Seeding java.util.Random with consecutive numbers

Tags: java random
By : Parker
Source: Stackoverflow.com
Question!

I've simplified a bug I'm experiencing down to the following lines of code:

    int[] vals = new int[8];
    for (int i = 0; i < 1500; i++)
        vals[new Random(i).nextInt(8)]++;
    System.out.println(Arrays.toString(vals));

The output is: [0, 0, 0, 0, 0, 1310, 190, 0]

Is this just an artifact of choosing consecutive numbers to seed Random and then using nextInt with a power of 2? If so, are there other pitfalls like this I should be aware of, and if not, what am I doing wrong? (I'm not looking for a solution to the above problem, just some understanding about what else could go wrong)


Dan, well-written analysis. As the javadoc is pretty explicit about how numbers are calculated, it's not a mystery as to why this happened as much as if there are other anomalies like this to watch out for-- I didn't see any documentation about consecutive seeds, and I'm hoping someone with some experience with java.util.Random can point out other common pitfalls.

As for the code, the need is for several parallel agents to have repeatably random behavior who happen to choose from an enum 8 elements long as their first step. Once I discovered this behavior, the seeds all come from a master Random object created from a known seed. In the former (sequentially-seeded) version of the program, all behavior quickly diverged after that first call to nextInt, so it took quite a while for me to narrow the program's behavior down to the RNG library, and I'd like to avoid that situation in the future.

By : Parker


Answers

As much as possible, the seed for an RNG should itself be random. The seeds that you are using are only going to differ in one or two bits.

There's very rarely a good reason to create two separate RNGs in the one program. Your code is not one of those situations where it makes sense.

Just create one RNG and reuse it, then you won't have this problem.

In response to comment from mmyers:

Do you happen to know java.util.Random well enough to explain why it picks 5 and 6 in this case?

The answer is in the source code for java.util.Random, which is a linear congruential RNG. When you specify a seed in the constructor, it is manipulated as follows.

seed = (seed ^ 0x5DEECE66DL) & mask;

Where the mask simply retains the lower 48 bits and discards the others.

When generating the actual random bits, this seed is manipulated as follows:

randomBits = (seed * 0x5DEECE66DL + 0xBL) & mask;

Now if you consider that the seeds used by Parker were sequential (0 -1499), and they were used once then discarded, the first four seeds generated the following four sets of random bits:

101110110010000010110100011000000000101001110100
101110110001101011010101011100110010010000000111
101110110010110001110010001110011101011101001110
101110110010011010010011010011001111000011100001

Note that the top 10 bits are indentical in each case. This is a problem because he only wants to generate values in the range 0-7 (which only requires a few bits) and the RNG implementation does this by shifting the higher bits to the right and discarding the low bits. It does this because in the general case the high bits are more random than the low bits.
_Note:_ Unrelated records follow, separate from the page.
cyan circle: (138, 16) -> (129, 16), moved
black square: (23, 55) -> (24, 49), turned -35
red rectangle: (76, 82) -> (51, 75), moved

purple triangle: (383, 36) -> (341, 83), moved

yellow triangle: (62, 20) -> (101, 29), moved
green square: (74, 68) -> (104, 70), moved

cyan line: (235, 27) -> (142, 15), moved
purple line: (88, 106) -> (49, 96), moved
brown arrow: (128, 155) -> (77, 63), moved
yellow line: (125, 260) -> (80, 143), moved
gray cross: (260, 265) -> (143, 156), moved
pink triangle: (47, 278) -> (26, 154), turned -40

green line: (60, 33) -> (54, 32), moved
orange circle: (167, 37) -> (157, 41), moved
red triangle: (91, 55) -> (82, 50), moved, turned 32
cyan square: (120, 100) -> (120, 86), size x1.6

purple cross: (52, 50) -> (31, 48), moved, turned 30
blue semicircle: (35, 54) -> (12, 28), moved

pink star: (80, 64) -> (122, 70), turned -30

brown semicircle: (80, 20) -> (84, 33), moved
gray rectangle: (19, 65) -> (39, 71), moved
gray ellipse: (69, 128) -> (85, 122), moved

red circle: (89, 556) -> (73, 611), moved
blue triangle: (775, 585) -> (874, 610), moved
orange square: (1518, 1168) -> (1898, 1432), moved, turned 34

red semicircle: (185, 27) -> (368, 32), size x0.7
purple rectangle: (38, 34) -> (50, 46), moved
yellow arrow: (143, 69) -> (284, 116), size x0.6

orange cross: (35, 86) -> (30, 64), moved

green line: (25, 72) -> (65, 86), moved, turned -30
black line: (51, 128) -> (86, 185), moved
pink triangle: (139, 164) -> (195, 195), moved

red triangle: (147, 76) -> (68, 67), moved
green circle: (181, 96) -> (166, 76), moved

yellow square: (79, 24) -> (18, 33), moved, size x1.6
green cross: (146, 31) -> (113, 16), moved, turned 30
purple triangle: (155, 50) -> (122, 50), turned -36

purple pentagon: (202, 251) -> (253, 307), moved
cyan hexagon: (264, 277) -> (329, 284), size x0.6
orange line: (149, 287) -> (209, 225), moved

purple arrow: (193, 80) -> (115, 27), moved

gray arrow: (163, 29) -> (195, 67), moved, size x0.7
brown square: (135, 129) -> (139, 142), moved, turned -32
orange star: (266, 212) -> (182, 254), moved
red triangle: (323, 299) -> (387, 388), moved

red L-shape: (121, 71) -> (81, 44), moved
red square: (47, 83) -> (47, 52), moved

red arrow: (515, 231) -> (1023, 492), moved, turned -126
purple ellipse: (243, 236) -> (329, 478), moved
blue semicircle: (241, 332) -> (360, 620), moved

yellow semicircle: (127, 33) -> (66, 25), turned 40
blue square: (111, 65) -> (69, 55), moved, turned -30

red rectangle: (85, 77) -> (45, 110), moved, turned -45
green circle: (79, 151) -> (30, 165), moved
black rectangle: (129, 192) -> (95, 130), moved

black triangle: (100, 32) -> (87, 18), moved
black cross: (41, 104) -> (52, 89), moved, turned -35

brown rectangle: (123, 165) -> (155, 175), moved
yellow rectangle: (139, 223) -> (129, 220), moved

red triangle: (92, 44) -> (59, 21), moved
In this case they are not because the seed data was poor.

Finally, to see how these bits convert into the decimal values that we get, you need to know that java.util.Random makes a special case when n is a power of 2. It requests 31 random bits (the top 31 bits from the above 48), multiplies that value by n and then shifts it 31 bits to the right.

Multiplying by 8 (the value of n in this example) is the same as shifting left 3 places. So the net effect of this procedure is to shift the 31 bits 28 places to the right. In each of the 4 examples above, this leaves the bit pattern 101 (or 5 in decimal).

If we didn't discard the RNGs after just one value, we would see the sequences diverge. While the four sequences above all start with 5, the second values of each are 6, 0, 2 and 4 respectively. The small differences in the initial seeds start to have an influence.

In response to the updated question: java.util.Random is thread-safe, you can share one instance across multiple threads, so there is still no need to have multiple instances. If you really have to have multiple RNG instances, make sure that they are seeded completely independently of each other, otherwise you can't trust the outputs to be independent.

As to why you get these kind of effects, java.util.Random is not the best RNG. It's simple, pretty fast and, if you don't look too closely, reasonably random. However, if you run some serious tests on its output, you'll see that it's flawed. You can see that visually here.

If you need a more random RNG, you can use java.security.SecureRandom. It's a fair bit slower, but it works properly. One thing that might be a problem for you though is that it is not repeatable. Two SecureRandom instances with the same seed won't give the same output. This is by design.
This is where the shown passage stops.